When a child is born, we know his magnificence, her glory. But we fold to the pressures of life, and through bitter science, we forget. We say, how could he matter in this vast world? What is she compared to all those galaxies? Over and over again, our faith teaches that we matter greatly to God, more so than a child to a parent. She knows that we will sin, we will walk away from Her, and still, She wants us.
In his TED talk, Pastor Rick Warren recalls God’s question to Moses “What’s in your hand?” Warren asserts that we are each charged with unique talents to heal an ailing world. In our hands we each hold a part of the solution. We must know our self worth, our significance, to have the courage to serve. The question that beckons becomes “How can I use my unique powers to heal, to love, to serve?” Yet, what defines Moses’ greatness is his humility. It is not our ego that matters, but our power to heal. It is not ‘I’ that matters, but ‘We’.
Understanding our own significance without arrogance gives us the fuel to fly. This is the lesson to teach our Children. Each night, as we tuck them in, we say “I love you; God loves you. I am proud of you; God is proud of you.” The best lesson parents can teach their children is not through words but through treating each other respectfully as vital vessels of love and healing.
Rabbi Akiva taught "Even more beloved is he for it was made known to him that he was created in the image of God.” We love our children; God loves us. As Rumi whirls "Stop acting so small. You are the universe in ecstatic motion."
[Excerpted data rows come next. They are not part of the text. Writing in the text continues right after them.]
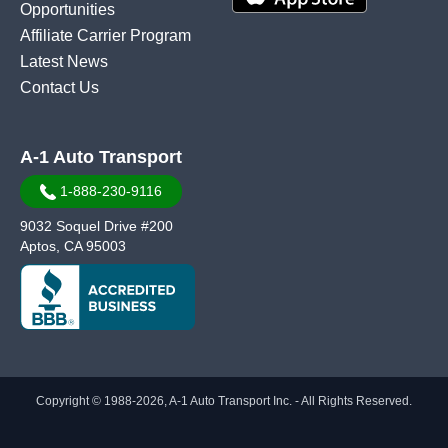
Opportunities
Affiliate Carrier Program
Latest News
Contact Us
A-1 Auto Transport
1-888-230-9116
9032 Soquel Drive #200
Aptos, CA 95003
Copyright © 1988-2026, A-1 Auto Transport Inc. - All Rights Reserved.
We are, each of us, irreplaceable to a loved one; those who love us deeply know this too well at the time of death. Yesterday, dressed in black, the heaviness of life's pangs on her shoulders, my patient's tears pierced my heart as she told me about her daughter's long, losing battle with cancer. In her words, “I have lost my heart and I don’t know what is beating in its place.” A mother should never bury her daughter. Fundamental to our significance, is our irreplaceability.
We are human to ourselves, angel to others. God has a purpose for us. Yes, your life matters. You matter!